Num conto que nunca cheguei a publicar acontece o seguinte: uma mulher, em fase terminal de doença, pede ao marido que lhe conte uma história para apaziguar as insuportáveis dores. Mal ele inicia a narração, ela o faz parar:
— Não, assim não. Eu quero que me fale numa língua desconhecida.
— Desconhecida? — pergunta ele.
— Uma língua que não exista. Que eu preciso tanto de não compreender nada!
O marido se interroga: como se pode saber falar uma língua que não existe?

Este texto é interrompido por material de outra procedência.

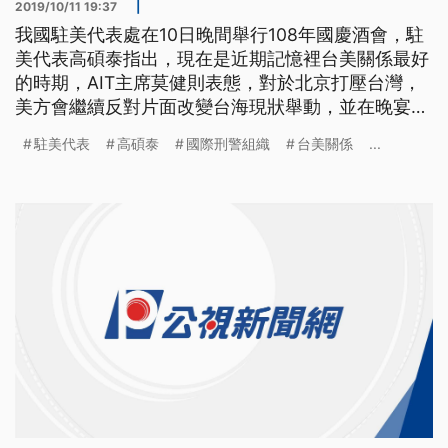
2019/10/11 19:37
|
我國駐美代表處在10日晚間舉行108年國慶酒會，駐
美代表高碩泰指出，現在是近期記憶裡台美關係最好
的時期，AIT主席莫健則表態，對於北京打壓台灣，
美方會繼續反對片面改變台海現狀舉動，並在晚宴當
中，宣讀美國眾議院議長裴洛西的國慶賀電，提到美
駐美代表
高碩泰
國際刑警組織
台美關係
...
台關係持續數十年、無可撼動。 我駐美代表處10日
晚間在雙橡園舉辦國慶酒會，美國政商學僑界以及各
國駐美使節代表都出席。駐美代表高碩泰在晚會致詞
時，認為現在是台美關係最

Começa por balbuciar umas palavras estranhas e sente-se ridículo como se a si mesmo desse provas da incapacidade de ser humano. Aos poucos, porém, vai ganhando mais à-vontade nesse idioma sem regra. E ele já não sabe se fala, se canta, se reza. Quando se detém, repara que a mulher está adormecida, e mora em seu rosto o mais tranquilo sorriso. Mais tarde, ela lhe confessa: aqueles murmúrios lhe trouxeram lembranças de antes de ter memória. E lhe deram o conforto desse mesmo sono que nos liga ao que havia antes de estarmos vivos.
Na nossa infância, todos nós experimentámos este primeiro idioma, o idioma do caos, todos nós usufruímos do momento divino em que a nossa vida podia ser todas as vidas e o mundo ainda esperava por um destino.